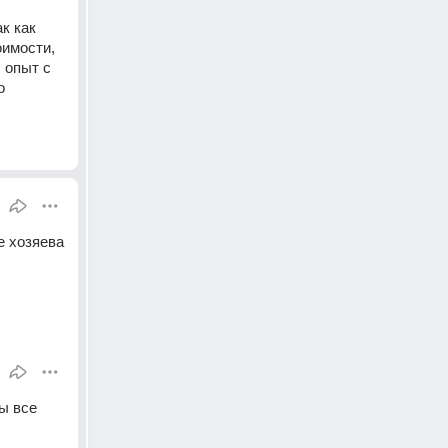
к как 
имости, 
 опыт с 
 
 хозяева 
ы все 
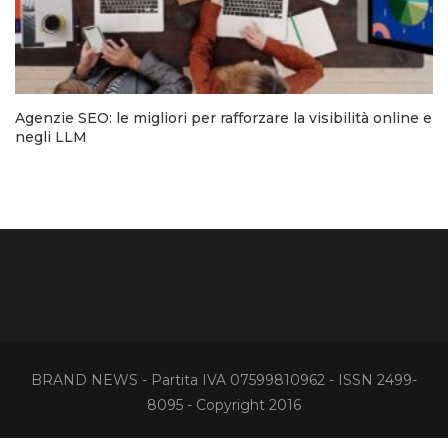
Agenzie SEO: le migliori per rafforzare la visibilità online e
negli LLM
BRAND NEWS - Partita IVA 07599810962 - ISSN 2499-
8095 - Copyright 2016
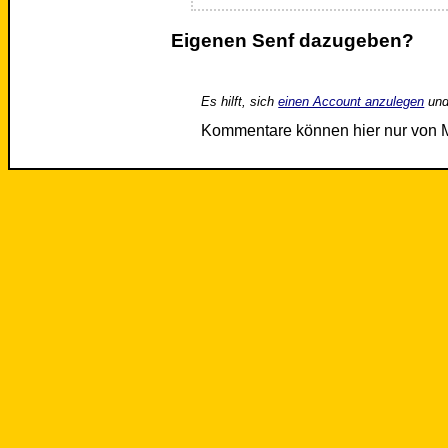
Eigenen Senf dazugeben?
Es hilft, sich
einen Account anzulegen
und
Kommentare können hier nur von 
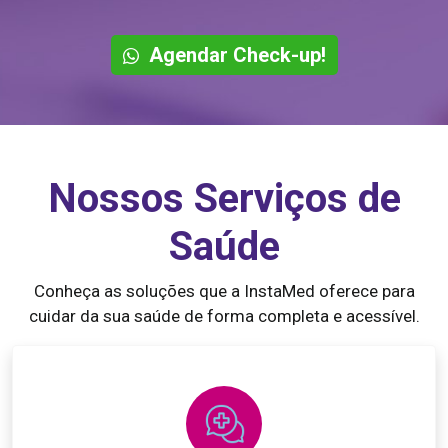
Agendar Check-up!
Nossos Serviços de
Saúde
Conheça as soluções que a InstaMed oferece para
cuidar da sua saúde de forma completa e acessível.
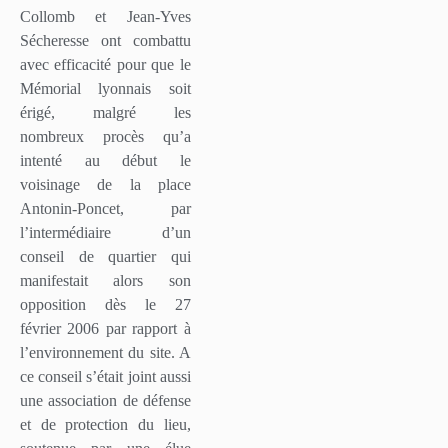
Collomb et Jean-Yves
Sécheresse ont combattu
avec efficacité pour que le
Mémorial lyonnais soit
érigé, malgré les
nombreux procès qu’a
intenté au début le
voisinage de la place
Antonin-Poncet, par
l’intermédiaire d’un
conseil de quartier qui
manifestait alors son
opposition dès le 27
février 2006 par rapport à
l’environnement du site. A
ce conseil s’était joint aussi
une association de défense
et de protection du lieu,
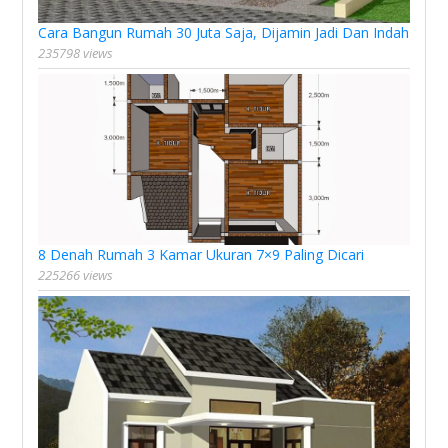
Cara Bangun Rumah 30 Juta Saja, Dijamin Jadi Dan Indah
235798 views
8 Denah Rumah 3 Kamar Ukuran 7×9 Paling Dicari
225266 views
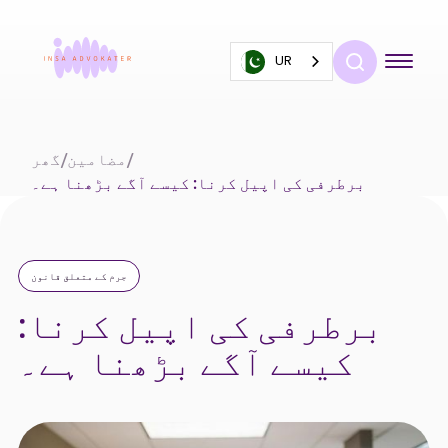
UR
/
مضامین
/
گھر
برطرفی کی اپیل کرنا: کیسے آگے بڑھنا ہے۔
جرم کے متعلق قانون
برطرفی کی اپیل کرنا:
کیسے آگے بڑھنا ہے۔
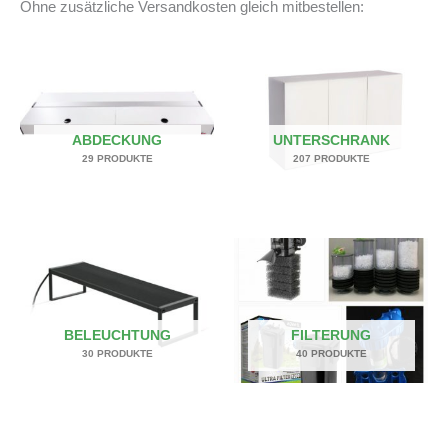
Ohne zusätzliche Versandkosten gleich mitbestellen:
ABDECKUNG
UNTERSCHRANK
29 PRODUKTE
207 PRODUKTE
BELEUCHTUNG
FILTERUNG
30 PRODUKTE
40 PRODUKTE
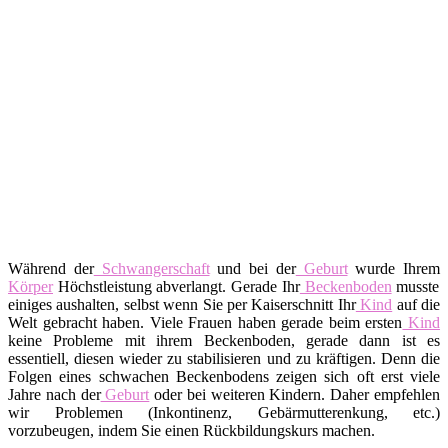
Während der
Schwangerschaft
und bei der
Geburt
wurde Ihrem
Körper
Höchstleistung abverlangt. Gerade Ihr
Beckenboden
musste
einiges aushalten, selbst wenn Sie per Kaiserschnitt Ihr
Kind
auf die
Welt gebracht haben. Viele Frauen haben gerade beim ersten
Kind
keine Probleme mit ihrem Beckenboden, gerade dann ist es
essentiell, diesen wieder zu stabilisieren und zu kräftigen. Denn die
Folgen eines schwachen Beckenbodens zeigen sich oft erst viele
Jahre nach der
Geburt
oder bei weiteren Kindern. Daher empfehlen
wir Problemen (Inkontinenz, Gebärmutterenkung, etc.)
vorzubeugen, indem Sie einen Rückbildungskurs machen.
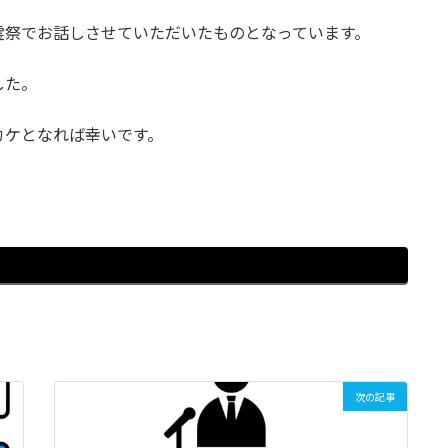
霊祭でお話しさせていただいたものとなっています。
した。
カケとなれば幸いです。
次の記事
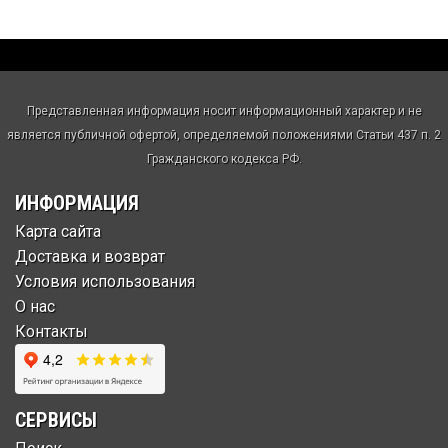
Представленная информация носит информационный характер и не
является публичной офертой, определяемой положениями Статьи 437 п. 2
Гражданского кодекса РФ.
ИНФОРМАЦИЯ
Карта сайта
Доставка и возврат
Условия использования
О нас
Контакты
СЕРВИСЫ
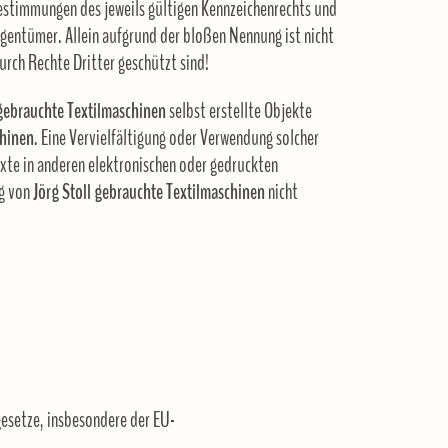
estimmungen des jeweils gültigen Kennzeichenrechts und
igentümer. Allein aufgrund der bloßen Nennung ist nicht
t durch Rechte Dritter geschützt sind!
 gebrauchte Textilmaschinen
selbst erstellte Objekte
chinen
. Eine Vervielfältigung oder Verwendung solcher
te in anderen elektronischen oder gedruckten
ng von
Jörg Stoll gebrauchte Textilmaschinen
nicht
gesetze, insbesondere der EU-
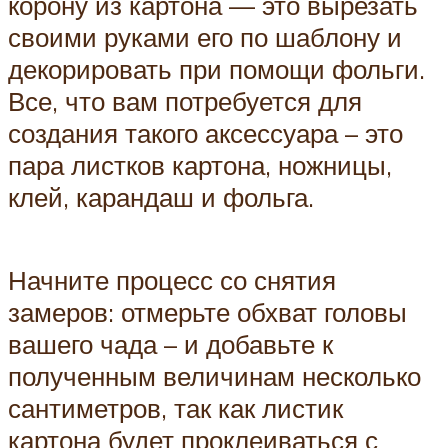
корону из картона — это вырезать
своими руками его по шаблону и
декорировать при помощи фольги.
Все, что вам потребуется для
создания такого аксессуара – это
пара листков картона, ножницы,
клей, карандаш и фольга.
Начните процесс со снятия
замеров: отмерьте обхват головы
вашего чада – и добавьте к
полученным величинам несколько
сантиметров, так как листик
картона будет проклеиваться с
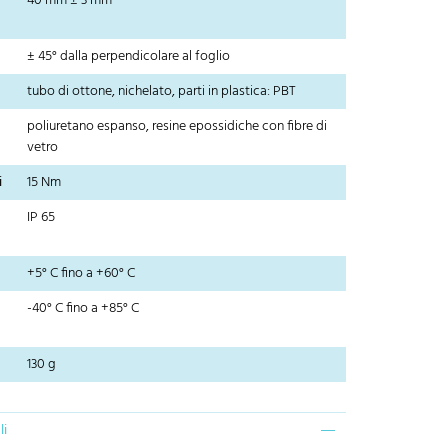
40 mm ± 3 mm
± 45° dalla perpendicolare al foglio
tubo di ottone, nichelato, parti in plastica: PBT
poliuretano espanso, resine epossidiche con fibre di
vetro
i
15 Nm
IP 65
+5° C fino a +60° C
-40° C fino a +85° C
130 g
li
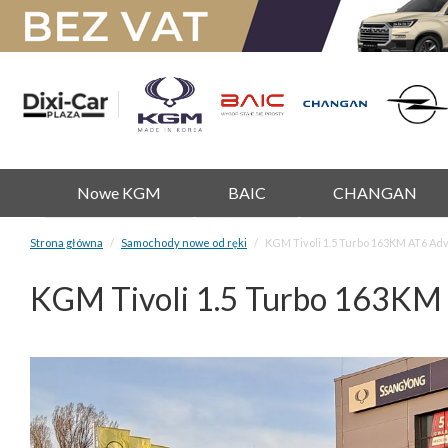
Nowe KGM
BAIC
CHANGAN
Strona główna
Samochody nowe od ręki
KGM Tivoli 1.5 Turbo 163KM AT6 Ad
KGM Tivoli 1.5 Turbo 163KM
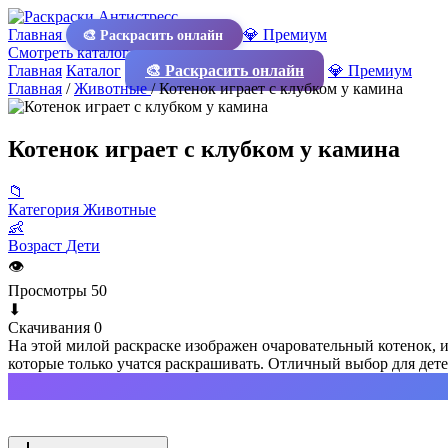
Главная
💎 Премиум
🎨 Раскрасить онлайн
Смотреть каталог
Главная
Каталог
🎨 Раскрасить онлайн
💎 Премиум
Главная
/
Животные
/
Котенок играет с клубком у камина
Котенок играет с клубком у камина
📁
Категория
Животные
👶
Возраст
Дети
👁
Просмотры
50
⬇
Скачивания
0
На этой милой раскраске изображен очаровательный котенок, 
которые только учатся раскрашивать. Отличный выбор для дет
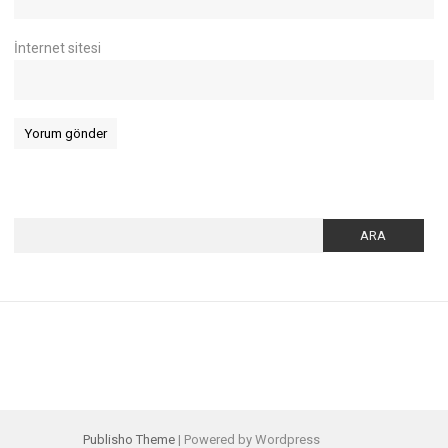
İnternet sitesi
Arama:
Publisho Theme
| Powered by Wordpress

Work instruction: The whole listing above, word for word: repeat it with the pictures excluded.

Exercise answer:
к как 
имости, 
 опыт с 
 
 хозяева 
ы все 
Agenzie SEO: le migliori per rafforzare la visibilità online e
negli LLM
BRAND NEWS - Partita IVA 07599810962 - ISSN 2499-
8095 - Copyright 2016
Eigenen Senf dazugeben?
Es hilft, sich
einen Account anzulegen
und
Kommentare können hier nur von 
Agendar Check-up!
Nossos Serviços de
Saúde
Conheça as soluções que a InstaMed oferece para
cuidar da sua saúde de forma completa e acessível.
Collomb et Jean-Yves
Sécheresse ont combattu
avec efficacité pour que le
Mémorial lyonnais soit
érigé, malgré les
nombreux procès qu’a
intenté au début le
voisinage de la place
Antonin-Poncet, par
l’intermédiaire d’un
conseil de quartier qui
manifestait alors son
opposition dès le 27
février 2006 par rapport à
l’environnement du site. A
ce conseil s’était joint aussi
une association de défense
et de protection du lieu,
Cara Bangun Rumah 30 Juta Saja, Dijamin Jadi Dan Indah
235798 views
8 Denah Rumah 3 Kamar Ukuran 7×9 Paling Dicari
225266 views
UR
/
مضامین
/
گھر
برطرفی کی اپیل کرنا: کیسے آگے بڑھنا ہے۔
جرم کے متعلق قانون
برطرفی کی اپیل کرنا:
کیسے آگے بڑھنا ہے۔
Ohne zusätzliche Versandkosten gleich mitbestellen:
ABDECKUNG
UNTERSCHRANK
29 PRODUKTE
207 PRODUKTE
BELEUCHTUNG
FILTERUNG
30 PRODUKTE
40 PRODUKTE
Während der
Schwangerschaft
und bei der
Geburt
wurde Ihrem
Körper
Höchstleistung abverlangt. Gerade Ihr
Beckenboden
musste
einiges aushalten, selbst wenn Sie per Kaiserschnitt Ihr
Kind
auf die
Welt gebracht haben. Viele Frauen haben gerade beim ersten
Kind
keine Probleme mit ihrem Beckenboden, gerade dann ist es
essentiell, diesen wieder zu stabilisieren und zu kräftigen. Denn die
Folgen eines schwachen Beckenbodens zeigen sich oft erst viele
Jahre nach der
Geburt
oder bei weiteren Kindern. Daher empfehlen
wir Problemen (Inkontinenz, Gebärmutterenkung, etc.)
vorzubeugen, indem Sie einen Rückbildungskurs machen.
霊祭でお話しさせていただいたものとなっています。
した。
カケとなれば幸いです。
次の記事
Представленная информация носит информационный характер и не
является публичной офертой, определяемой положениями Статьи 437 п. 2
Гражданского кодекса РФ.
ИНФОРМАЦИЯ
Карта сайта
Доставка и возврат
Условия использования
О нас
Контакты
СЕРВИСЫ
estimmungen des jeweils gültigen Kennzeichenrechts und
igentümer. Allein aufgrund der bloßen Nennung ist nicht
t durch Rechte Dritter geschützt sind!
 gebrauchte Textilmaschinen
selbst erstellte Objekte
chinen
. Eine Vervielfältigung oder Verwendung solcher
te in anderen elektronischen oder gedruckten
ng von
Jörg Stoll gebrauchte Textilmaschinen
nicht
gesetze, insbesondere der EU-
корону из картона — это вырезать
своими руками его по шаблону и
декорировать при помощи фольги.
Все, что вам потребуется для
создания такого аксессуара – это
пара листков картона, ножницы,
клей, карандаш и фольга.
Начните процесс со снятия
замеров: отмерьте обхват головы
вашего чада – и добавьте к
полученным величинам несколько
сантиметров, так как листик
картона будет проклеиваться с
40 mm ± 3 mm
± 45° dalla perpendicolare al foglio
tubo di ottone, nichelato, parti in plastica: PBT
poliuretano espanso, resine epossidiche con fibre di
vetro
i
15 Nm
IP 65
+5° C fino a +60° C
-40° C fino a +85° C
130 g
li
Nowe KGM
BAIC
CHANGAN
Strona główna
Samochody nowe od ręki
KGM Tivoli 1.5 Turbo 163KM AT6 Ad
KGM Tivoli 1.5 Turbo 163KM
Главная
💎 Премиум
🎨 Раскрасить онлайн
Смотреть каталог
Главная
Каталог
🎨 Раскрасить онлайн
💎 Премиум
Главная
/
Животные
/
Котенок играет с клубком у камина
Котенок играет с клубком у камина
📁
Категория
Животные
👶
Возраст
Дети
👁
Просмотры
50
⬇
Скачивания
0
На этой милой раскраске изображен очаровательный котенок, 
которые только учатся раскрашивать. Отличный выбор для дет
İnternet sitesi
Arama:
Publisho Theme
| Powered by Wordpress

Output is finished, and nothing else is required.